INPUT MATERIAL section start
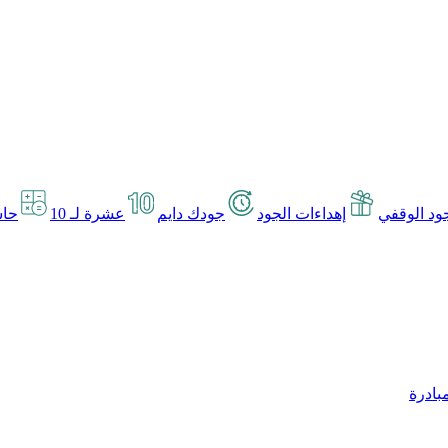
د الوقفي
إهداءات الجود
جودك دايم
عشرة لـ 10
حاس
بادرة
INPUT MATERIAL section end
• WHAT YOU NEED TO DO
Every record above must reappear exactly in the answer, minus its pictures.

• FINAL ANSWER
د الوقفي
إهداءات الجود
جودك دايم
عشرة لـ 10
حاس
بادرة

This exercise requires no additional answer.